Important note: Since the MSP430 debug feature is under active development, this document will be updated as further support is added.

Interface

For MSP430 devices the Spy-by-wire (SBW) interface is commonly used within intermittent computing platforms. This is a serialized JTAG interface custom to the Texas Instruments (TI) MSP430 platform reducing the number of required pins during debugging.

On development boards of the MSP430, such as MSP-EXP430FR5994 and MSP-EXP430FR5969, communication with the onboard debugger occurs through SBW. As this is the most common option for debugging (and intermittent systems are most often bound by space restriction), we chose to support MSP430 through SBW. Using an adapter cable, we can directly connect MSP430 devices to DIPS. The connections of this cable are listed in the figure below. We note that these connections are in addition to a possible connection to the emulator through the emulator output connector on DIPS.

DIPS MSP430 Adapter Cable

Since DIPS's architecture includes level shifters on the debugger output, SBW signals generated from the debugger are shifted to the voltage sensed on the VCC pin of the MSP430, fulfilling the required signal level constraints. Therefore we do not foresee any issues regarding the hardware capability of DIPS debugging MSP430 since the level shifters of DIPS are capable of 60 Mbps transfer at 1.5 V, far exceeding the connection requirements. The MCU controlling the debugging within DIPS is also far more capable than the chips serving as integrated debuggers in the TI development kits. Hence the timing requirements of DIPS should be met without issue.

Spy-by-Wire Protocol

TI provides a user's guide for programming with the JTAG/SBW interface. Our implementation is based on the protocol description in this document. Please note however that this document does not provide information about setting breakpoints and watchpoints. This unfortunately requires reverse engineering of the open source debugger code from TI.

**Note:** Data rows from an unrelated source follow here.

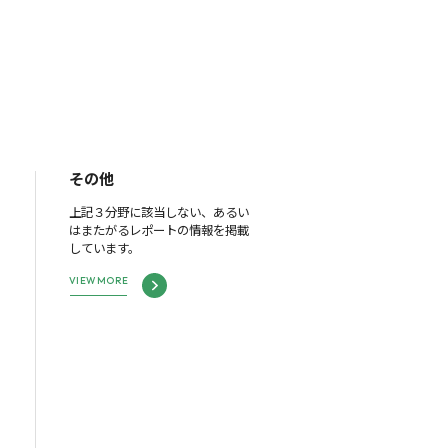
その他
上記３分野に該当しない、あるい
はまたがるレポートの情報を掲載
しています。
VIEW MORE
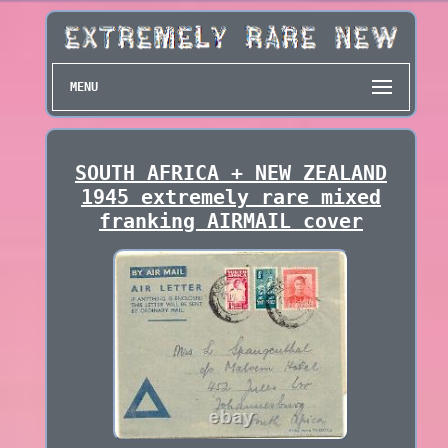
MENU
SOUTH AFRICA + NEW ZEALAND
1945 extremely rare mixed
franking AIRMAIL cover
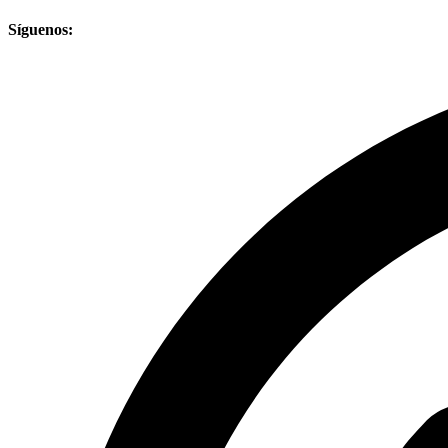
Síguenos:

For the record, the figure below (taken from TI Users guide (Figure 2-10)) shows a detailed diagram of how SBW operates.

DIPS MSP430 Adapter Cable

The traditional JTAG signals TMS, TDI and TDO are multiplexed on a single I/O line. This introduces further timing requirements in order to keep alignment with the MSP430 under test. As of now the SBW communication primitives are implemented and further features are developed, such as CPU control and reading/writing from/to memory.

DIPS Software Support

Command Status
Attach/detatch Yes
Register reads/writes Yes
Reset Pending
Halt/resume Yes
Breakpoints Yes
Watchpoints Pending
Energy breakpoints Yes
Energy guards Yes

Attaching

DIPS queries the JTAG and SWD interfaces to connect with devices under test. When a device responds, the target ID is retrieved together with vendor-specific IDs (when possible) to determine FLASH/RAM sizes etc. Then the correct target driver is loaded.

We extend this interface with another query to find MSP430 devices on the SBW bus. When an MSP430 device responds to the query, the internal commands (e.g. reg read/write/ breakpoints) are switched to custom MSP430 compatible ones, retargeting the debugger from ARM to MSP430.

Below a screenshot is shown of DIPS attaching to an MSP430 from the console perspective. In addition, some of the underlying SBW queries between DIPS and the MSP430 are shown to fetch the COREID and JTAGID to identify the chip.

DIPS Attach in console Trace COREID read Trace JTAGID

Debugging MSP430 with DIPS

Due to the different instruction set of the MSP430, TI has its own fork of the GCC suite, named MSP430-GCC. TI's development environment for MSP430 is named Code Composer Studio (CCS), an Eclipse-based IDE. Per default this IDE uses TI's proprietary debugging engine connecting to the MSP-FET debugger. When debugging using open source tools, a common method is to use msp430-gdb and a translation library like MSPDebug to act as a GDB server converting gdb client commands to the TI interface that controls the MSP-FET.

We propose a setup similar to the ARM debugging scenario where DIPS directly acts as the GDB Server and then internally converts messages to SBW commands. We note that even in the case of using CCS open-source suite, debugging with GDB can be configured. An overview of these options is shown in the figure below.